··· Data

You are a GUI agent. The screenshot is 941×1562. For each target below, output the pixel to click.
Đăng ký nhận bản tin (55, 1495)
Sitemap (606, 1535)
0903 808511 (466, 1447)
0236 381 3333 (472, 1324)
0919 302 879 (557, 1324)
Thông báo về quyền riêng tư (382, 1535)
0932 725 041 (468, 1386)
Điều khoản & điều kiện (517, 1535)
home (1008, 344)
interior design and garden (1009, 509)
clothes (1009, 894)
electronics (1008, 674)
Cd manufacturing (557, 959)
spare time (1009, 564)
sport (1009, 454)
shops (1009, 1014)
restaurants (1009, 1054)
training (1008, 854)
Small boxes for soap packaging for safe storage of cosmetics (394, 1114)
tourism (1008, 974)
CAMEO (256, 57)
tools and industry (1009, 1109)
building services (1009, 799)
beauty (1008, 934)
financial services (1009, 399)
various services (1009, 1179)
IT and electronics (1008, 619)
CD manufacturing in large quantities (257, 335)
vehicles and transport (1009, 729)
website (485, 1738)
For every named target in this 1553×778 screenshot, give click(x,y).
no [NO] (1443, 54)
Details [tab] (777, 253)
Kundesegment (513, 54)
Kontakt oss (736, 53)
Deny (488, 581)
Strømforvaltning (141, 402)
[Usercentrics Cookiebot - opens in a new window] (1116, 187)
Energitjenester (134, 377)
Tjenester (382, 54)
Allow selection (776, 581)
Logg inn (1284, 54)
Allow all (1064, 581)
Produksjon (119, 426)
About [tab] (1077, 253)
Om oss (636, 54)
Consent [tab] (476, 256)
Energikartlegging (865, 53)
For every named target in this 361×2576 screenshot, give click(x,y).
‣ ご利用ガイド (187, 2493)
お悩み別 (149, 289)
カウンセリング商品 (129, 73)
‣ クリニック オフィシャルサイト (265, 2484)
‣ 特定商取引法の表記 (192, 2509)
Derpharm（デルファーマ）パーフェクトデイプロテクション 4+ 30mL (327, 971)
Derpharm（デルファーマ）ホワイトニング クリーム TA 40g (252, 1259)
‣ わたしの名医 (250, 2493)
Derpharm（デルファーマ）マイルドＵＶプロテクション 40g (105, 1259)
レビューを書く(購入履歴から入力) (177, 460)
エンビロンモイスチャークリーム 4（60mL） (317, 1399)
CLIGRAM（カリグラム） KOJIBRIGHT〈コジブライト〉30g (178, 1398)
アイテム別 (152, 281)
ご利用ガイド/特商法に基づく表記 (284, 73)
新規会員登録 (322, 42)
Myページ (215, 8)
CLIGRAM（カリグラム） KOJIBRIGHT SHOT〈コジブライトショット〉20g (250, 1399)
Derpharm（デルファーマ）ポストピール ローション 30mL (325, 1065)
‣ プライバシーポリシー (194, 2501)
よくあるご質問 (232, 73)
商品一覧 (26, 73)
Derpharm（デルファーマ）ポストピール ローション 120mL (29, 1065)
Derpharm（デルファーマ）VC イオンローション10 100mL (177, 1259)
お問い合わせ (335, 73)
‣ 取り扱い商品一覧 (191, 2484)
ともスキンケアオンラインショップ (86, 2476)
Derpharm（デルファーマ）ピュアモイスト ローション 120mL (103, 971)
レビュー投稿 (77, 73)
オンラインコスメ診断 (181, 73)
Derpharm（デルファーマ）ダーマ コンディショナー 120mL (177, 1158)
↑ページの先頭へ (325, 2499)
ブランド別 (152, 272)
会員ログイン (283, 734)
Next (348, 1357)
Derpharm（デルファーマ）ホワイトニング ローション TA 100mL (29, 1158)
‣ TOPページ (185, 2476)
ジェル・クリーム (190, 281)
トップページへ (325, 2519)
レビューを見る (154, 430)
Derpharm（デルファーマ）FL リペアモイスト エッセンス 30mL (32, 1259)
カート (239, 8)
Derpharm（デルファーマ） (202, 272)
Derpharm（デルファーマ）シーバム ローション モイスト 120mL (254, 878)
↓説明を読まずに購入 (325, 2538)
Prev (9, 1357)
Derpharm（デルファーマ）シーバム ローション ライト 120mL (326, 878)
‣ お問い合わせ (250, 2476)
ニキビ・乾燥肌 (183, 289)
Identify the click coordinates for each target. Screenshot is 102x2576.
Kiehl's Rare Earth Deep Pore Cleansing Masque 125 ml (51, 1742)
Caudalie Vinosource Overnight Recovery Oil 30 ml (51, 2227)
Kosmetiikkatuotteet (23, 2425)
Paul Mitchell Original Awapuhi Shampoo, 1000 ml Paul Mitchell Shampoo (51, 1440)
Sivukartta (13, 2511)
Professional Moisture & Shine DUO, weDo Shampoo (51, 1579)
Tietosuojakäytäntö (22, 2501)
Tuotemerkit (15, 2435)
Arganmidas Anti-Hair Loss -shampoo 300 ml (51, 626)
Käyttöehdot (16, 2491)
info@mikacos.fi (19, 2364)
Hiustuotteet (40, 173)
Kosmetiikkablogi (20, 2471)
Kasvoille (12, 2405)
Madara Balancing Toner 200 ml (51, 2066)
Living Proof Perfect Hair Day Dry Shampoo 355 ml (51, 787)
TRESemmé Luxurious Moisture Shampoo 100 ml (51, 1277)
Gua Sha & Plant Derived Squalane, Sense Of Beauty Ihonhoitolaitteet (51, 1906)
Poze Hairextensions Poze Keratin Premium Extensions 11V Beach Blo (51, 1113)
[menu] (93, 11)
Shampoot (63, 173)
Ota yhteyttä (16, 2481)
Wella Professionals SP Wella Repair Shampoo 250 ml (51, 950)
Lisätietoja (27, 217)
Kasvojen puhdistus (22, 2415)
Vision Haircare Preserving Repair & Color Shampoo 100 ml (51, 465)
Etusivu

······

Could you reproduce, exactly as written, the lines running from the one with "Professional Moisture &" to the end of the entries above?

Professional Moisture & Shine DUO, weDo Shampoo (51, 1579)
Tietosuojakäytäntö (22, 2501)
Tuotemerkit (15, 2435)
Arganmidas Anti-Hair Loss -shampoo 300 ml (51, 626)
Käyttöehdot (16, 2491)
info@mikacos.fi (19, 2364)
Hiustuotteet (40, 173)
Kosmetiikkablogi (20, 2471)
Kasvoille (12, 2405)
Madara Balancing Toner 200 ml (51, 2066)
Living Proof Perfect Hair Day Dry Shampoo 355 ml (51, 787)
TRESemmé Luxurious Moisture Shampoo 100 ml (51, 1277)
Gua Sha & Plant Derived Squalane, Sense Of Beauty Ihonhoitolaitteet (51, 1906)
Poze Hairextensions Poze Keratin Premium Extensions 11V Beach Blo (51, 1113)
[menu] (93, 11)
Shampoot (63, 173)
Ota yhteyttä (16, 2481)
Wella Professionals SP Wella Repair Shampoo 250 ml (51, 950)
Lisätietoja (27, 217)
Kasvojen puhdistus (22, 2415)
Vision Haircare Preserving Repair & Color Shampoo 100 ml (51, 465)
Etusivu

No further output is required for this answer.